Lines below that include "dynamic" are the answer; copy each one.

Document structure recognition data:
/---
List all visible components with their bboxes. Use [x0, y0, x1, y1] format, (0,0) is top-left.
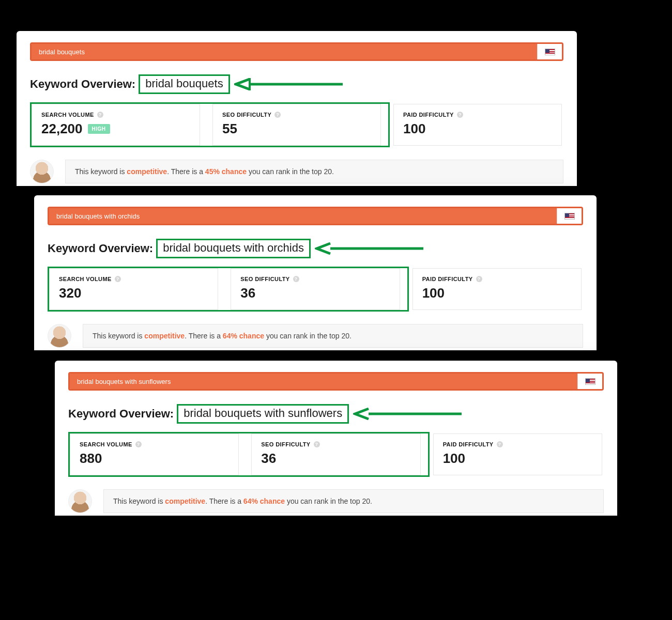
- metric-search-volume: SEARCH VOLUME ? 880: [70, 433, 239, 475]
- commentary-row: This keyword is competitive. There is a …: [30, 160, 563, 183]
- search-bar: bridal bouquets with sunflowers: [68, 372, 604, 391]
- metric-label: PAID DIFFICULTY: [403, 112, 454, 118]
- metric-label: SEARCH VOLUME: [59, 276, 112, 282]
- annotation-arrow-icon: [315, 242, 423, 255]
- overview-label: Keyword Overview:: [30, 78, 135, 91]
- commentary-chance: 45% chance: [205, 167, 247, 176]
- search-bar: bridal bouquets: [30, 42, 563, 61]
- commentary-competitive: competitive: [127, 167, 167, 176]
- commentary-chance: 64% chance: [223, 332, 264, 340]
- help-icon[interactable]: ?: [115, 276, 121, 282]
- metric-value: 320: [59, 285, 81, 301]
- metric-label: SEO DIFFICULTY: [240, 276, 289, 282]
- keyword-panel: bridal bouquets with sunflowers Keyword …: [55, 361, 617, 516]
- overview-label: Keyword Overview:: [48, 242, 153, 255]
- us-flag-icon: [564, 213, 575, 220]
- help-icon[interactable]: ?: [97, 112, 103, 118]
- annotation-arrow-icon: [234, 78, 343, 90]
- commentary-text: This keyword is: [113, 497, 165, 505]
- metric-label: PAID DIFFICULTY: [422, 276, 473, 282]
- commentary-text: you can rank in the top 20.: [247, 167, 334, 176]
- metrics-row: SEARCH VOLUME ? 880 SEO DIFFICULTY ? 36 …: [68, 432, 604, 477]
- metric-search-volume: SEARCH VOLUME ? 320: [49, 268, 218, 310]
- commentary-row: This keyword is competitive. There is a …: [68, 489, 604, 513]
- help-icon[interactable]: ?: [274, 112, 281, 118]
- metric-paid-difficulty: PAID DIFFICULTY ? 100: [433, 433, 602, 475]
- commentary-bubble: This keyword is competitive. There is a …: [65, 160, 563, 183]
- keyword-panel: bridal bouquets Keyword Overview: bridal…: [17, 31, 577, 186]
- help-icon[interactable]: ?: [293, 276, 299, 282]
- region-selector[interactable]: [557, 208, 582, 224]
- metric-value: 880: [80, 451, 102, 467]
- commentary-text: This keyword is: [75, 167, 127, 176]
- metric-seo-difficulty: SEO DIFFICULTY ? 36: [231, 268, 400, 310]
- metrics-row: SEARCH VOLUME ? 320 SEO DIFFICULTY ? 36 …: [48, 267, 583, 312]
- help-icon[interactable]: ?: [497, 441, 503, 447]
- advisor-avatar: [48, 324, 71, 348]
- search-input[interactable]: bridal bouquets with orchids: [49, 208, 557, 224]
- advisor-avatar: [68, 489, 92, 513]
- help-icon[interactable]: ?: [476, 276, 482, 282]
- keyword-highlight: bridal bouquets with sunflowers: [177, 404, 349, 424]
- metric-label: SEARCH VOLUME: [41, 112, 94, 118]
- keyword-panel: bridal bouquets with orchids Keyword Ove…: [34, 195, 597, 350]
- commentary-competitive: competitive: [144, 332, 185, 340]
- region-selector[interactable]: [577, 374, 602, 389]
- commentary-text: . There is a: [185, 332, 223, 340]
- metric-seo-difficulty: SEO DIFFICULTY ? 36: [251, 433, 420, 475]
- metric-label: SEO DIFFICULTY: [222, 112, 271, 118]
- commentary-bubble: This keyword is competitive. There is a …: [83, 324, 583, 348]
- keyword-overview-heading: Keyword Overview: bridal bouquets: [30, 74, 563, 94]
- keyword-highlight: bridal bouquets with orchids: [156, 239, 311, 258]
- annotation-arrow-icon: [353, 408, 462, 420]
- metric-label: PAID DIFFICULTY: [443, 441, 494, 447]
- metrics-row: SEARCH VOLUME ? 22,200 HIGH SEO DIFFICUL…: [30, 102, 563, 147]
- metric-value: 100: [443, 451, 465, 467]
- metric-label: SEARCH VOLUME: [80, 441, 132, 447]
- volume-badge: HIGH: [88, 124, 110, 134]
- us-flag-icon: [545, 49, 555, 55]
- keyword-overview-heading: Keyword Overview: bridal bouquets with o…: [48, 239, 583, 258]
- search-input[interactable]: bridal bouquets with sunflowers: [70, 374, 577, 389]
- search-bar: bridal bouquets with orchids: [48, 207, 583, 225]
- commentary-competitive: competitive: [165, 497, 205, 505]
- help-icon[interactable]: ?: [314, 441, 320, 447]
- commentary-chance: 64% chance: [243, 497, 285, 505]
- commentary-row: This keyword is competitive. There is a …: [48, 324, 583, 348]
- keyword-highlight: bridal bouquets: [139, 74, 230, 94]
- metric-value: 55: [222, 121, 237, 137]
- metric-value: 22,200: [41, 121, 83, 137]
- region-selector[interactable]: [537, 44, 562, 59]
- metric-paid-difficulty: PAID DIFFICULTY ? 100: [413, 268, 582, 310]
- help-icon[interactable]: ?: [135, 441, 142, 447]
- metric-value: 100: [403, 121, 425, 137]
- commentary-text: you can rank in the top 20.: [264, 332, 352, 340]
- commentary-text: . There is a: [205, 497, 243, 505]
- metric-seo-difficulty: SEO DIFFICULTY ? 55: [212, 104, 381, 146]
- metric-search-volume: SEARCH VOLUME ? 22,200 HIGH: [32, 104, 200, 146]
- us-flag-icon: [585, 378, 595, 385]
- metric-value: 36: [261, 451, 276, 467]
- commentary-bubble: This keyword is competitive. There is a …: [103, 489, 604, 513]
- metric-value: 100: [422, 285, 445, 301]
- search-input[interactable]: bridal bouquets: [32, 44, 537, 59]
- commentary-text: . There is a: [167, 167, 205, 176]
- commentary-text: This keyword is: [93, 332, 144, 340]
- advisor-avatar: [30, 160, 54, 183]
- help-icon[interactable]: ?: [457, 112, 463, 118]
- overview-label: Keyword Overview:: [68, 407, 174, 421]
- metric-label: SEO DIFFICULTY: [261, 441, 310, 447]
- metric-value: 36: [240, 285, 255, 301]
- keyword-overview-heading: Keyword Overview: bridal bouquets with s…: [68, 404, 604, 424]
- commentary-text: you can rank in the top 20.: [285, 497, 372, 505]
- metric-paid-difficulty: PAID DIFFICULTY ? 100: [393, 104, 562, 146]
\---
/---
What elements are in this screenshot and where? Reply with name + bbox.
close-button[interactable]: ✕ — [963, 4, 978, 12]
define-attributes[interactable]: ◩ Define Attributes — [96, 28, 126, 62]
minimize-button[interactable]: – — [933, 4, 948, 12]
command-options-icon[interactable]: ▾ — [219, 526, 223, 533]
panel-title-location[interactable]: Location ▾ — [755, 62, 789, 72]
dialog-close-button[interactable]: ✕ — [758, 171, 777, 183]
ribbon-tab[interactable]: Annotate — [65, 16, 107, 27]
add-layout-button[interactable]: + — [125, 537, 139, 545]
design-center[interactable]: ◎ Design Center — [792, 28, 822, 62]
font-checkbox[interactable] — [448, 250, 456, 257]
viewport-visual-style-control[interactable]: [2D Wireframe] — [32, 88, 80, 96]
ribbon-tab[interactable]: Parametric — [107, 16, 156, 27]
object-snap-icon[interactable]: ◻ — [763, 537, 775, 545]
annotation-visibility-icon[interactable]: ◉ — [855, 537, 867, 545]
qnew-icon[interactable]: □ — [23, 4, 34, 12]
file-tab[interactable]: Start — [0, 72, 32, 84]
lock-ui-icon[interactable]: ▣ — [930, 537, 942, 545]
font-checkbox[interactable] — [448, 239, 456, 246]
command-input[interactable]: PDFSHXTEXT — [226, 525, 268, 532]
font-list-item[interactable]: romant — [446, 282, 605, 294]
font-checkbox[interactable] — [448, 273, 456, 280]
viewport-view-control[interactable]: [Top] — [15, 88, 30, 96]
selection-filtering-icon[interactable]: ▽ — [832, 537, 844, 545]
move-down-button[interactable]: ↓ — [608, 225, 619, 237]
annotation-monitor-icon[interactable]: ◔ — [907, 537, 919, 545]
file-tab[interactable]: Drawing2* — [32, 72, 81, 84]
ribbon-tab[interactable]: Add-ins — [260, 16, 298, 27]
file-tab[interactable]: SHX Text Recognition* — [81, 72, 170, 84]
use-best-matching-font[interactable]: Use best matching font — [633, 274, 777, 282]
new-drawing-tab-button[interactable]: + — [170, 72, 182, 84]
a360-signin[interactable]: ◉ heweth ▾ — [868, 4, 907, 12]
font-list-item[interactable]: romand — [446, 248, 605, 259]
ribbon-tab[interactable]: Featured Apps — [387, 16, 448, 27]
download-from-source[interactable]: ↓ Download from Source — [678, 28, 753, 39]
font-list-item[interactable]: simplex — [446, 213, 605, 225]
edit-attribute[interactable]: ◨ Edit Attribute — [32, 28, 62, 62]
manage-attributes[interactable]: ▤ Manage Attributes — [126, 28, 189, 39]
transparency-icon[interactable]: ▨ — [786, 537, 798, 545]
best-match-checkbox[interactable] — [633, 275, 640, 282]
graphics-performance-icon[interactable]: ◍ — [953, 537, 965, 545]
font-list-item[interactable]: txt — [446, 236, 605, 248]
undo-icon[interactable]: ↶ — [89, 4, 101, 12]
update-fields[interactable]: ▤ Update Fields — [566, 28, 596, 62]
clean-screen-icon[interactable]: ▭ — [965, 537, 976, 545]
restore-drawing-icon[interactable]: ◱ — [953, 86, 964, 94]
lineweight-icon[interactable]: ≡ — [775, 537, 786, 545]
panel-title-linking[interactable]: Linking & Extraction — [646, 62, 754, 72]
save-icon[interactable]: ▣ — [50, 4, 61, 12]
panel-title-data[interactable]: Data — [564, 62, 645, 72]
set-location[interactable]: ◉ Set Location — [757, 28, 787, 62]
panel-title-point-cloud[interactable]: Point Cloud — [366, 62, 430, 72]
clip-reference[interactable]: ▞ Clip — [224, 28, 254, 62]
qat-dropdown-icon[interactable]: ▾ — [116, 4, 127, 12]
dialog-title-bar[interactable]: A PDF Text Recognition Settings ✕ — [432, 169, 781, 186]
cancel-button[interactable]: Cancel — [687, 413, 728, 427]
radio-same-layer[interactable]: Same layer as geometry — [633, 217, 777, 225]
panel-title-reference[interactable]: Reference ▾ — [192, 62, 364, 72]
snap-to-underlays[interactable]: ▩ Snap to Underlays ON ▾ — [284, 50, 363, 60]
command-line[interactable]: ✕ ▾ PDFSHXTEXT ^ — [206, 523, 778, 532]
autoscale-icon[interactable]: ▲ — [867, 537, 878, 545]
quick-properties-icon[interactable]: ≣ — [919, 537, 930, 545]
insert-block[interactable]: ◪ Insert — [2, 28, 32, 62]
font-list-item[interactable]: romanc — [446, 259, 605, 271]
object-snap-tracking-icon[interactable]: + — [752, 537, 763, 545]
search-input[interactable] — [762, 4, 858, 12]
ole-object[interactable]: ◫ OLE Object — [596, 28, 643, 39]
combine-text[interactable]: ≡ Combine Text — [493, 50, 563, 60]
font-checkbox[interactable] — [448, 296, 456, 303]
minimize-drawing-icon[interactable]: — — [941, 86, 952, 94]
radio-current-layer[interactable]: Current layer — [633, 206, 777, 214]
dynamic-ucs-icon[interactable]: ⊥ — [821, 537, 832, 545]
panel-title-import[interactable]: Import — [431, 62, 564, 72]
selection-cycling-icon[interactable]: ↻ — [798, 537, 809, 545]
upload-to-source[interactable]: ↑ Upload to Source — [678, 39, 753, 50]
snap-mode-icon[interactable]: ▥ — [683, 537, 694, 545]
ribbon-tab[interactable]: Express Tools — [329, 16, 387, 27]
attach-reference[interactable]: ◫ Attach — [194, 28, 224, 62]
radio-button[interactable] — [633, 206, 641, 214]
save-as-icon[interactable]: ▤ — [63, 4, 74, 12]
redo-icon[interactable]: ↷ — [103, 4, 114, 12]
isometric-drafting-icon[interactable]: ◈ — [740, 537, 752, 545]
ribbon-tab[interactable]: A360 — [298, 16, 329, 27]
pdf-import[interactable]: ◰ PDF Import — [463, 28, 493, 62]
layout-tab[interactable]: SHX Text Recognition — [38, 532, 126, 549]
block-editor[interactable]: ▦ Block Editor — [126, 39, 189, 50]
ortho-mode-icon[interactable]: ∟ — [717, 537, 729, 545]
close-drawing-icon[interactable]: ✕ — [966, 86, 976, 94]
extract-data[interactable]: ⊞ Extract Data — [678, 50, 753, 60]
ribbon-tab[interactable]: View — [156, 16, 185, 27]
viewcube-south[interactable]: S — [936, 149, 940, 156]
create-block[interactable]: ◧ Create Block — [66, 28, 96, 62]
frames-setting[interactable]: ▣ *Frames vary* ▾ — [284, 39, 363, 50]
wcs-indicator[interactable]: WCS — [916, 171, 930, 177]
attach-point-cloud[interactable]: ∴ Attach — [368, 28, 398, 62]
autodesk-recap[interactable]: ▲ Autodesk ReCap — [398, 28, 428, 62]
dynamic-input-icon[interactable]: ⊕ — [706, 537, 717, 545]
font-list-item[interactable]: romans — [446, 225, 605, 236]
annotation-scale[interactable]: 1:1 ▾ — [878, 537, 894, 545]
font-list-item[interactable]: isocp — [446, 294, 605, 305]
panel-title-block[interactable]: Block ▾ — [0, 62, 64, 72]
\---
Answer box
dynamic-ucs-icon[interactable]: ⊥ — [821, 537, 832, 545]
dynamic-input-icon[interactable]: ⊕ — [706, 537, 717, 545]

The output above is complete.